Virtual Study Abroad & Financial Aid
Information below garnered from representatives of the following organizations: 1) National Association of Student Financial Aid Administrators (NASFAA) and Subcommittees of NAFSA: Association of International Educators including 2) NAFSA Federal Financial Aid Subcommittee and 3) NAFSA Financing Education Abroad Subcommittee
TYPE OF PROGRAM:
Alternative to Faculty-Led:
If you are planning a virtual study abroad program as an alternative option to an in-person home institution faculty-led study abroad program in which the students are students at your (U.S.) home institution, and these courses are taught or facilitated by instructors at your home institution, earning resident credit, these courses would be treated the same as any other distance learning course for the purposes of determining Federal Student Aid eligibility.
Foreign Institution Courses, with Written Agreement:
If the student is enrolled in a course with a foreign institution as part of a written arrangement with the home school, the distance course would be eligible for Federal Student Aid under the agreement if accepted for credit at the home school (e.g. some kind of placeholder credits that will turn into your school’s credits once they complete their program).

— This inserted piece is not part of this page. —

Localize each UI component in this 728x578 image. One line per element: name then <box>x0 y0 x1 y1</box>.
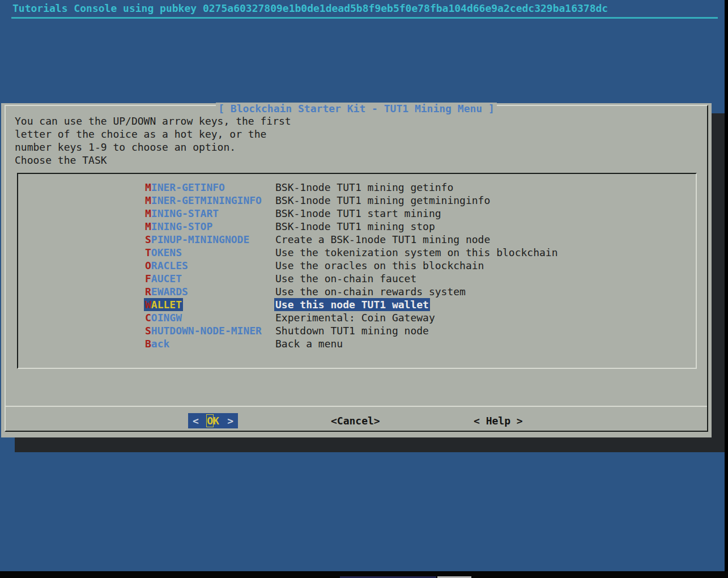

See the Office of Postsecondary Education’s April 3, 2020 Electronic Announcement which states (emphasis added):
“Pursuant to section 3510 of the CARES Act, the Secretary permits any part of an otherwise eligible program at a foreign institution to be offered via distance education, if the applicable government authorities in the country in which the foreign institution is located have declared a public health emergency, major disaster or emergency, or national emergency related to COVID-19. Retroactive to March 1, 2020, institutions may use this flexibility for the duration of such emergency or disaster and the following payment period for purposes of Title IV of the HEA. The term “foreign schools” are those institutions located outside of the United States that participate in the Title IV Direct Loan Program and award their credentials to U.S. students. This term excludes study-abroad programs in which a foreign institution provides instruction to a student who remains a degree-seeking student from the student’s domestic U.S. institution. Students in this category have always been permitted to engage in distance learning.”
Third Party Program:
If a student is participating in a 3rd party (including overseas institutions) program whereby a student is not registered for courses at their home institution and not earning resident credit, then Federal Student Aid cannot be used. The logic is that – if a matriculating student at your institution is not enrolled at your institution for a term, they are not eligible for your institution to process and provide Federal Student Aid.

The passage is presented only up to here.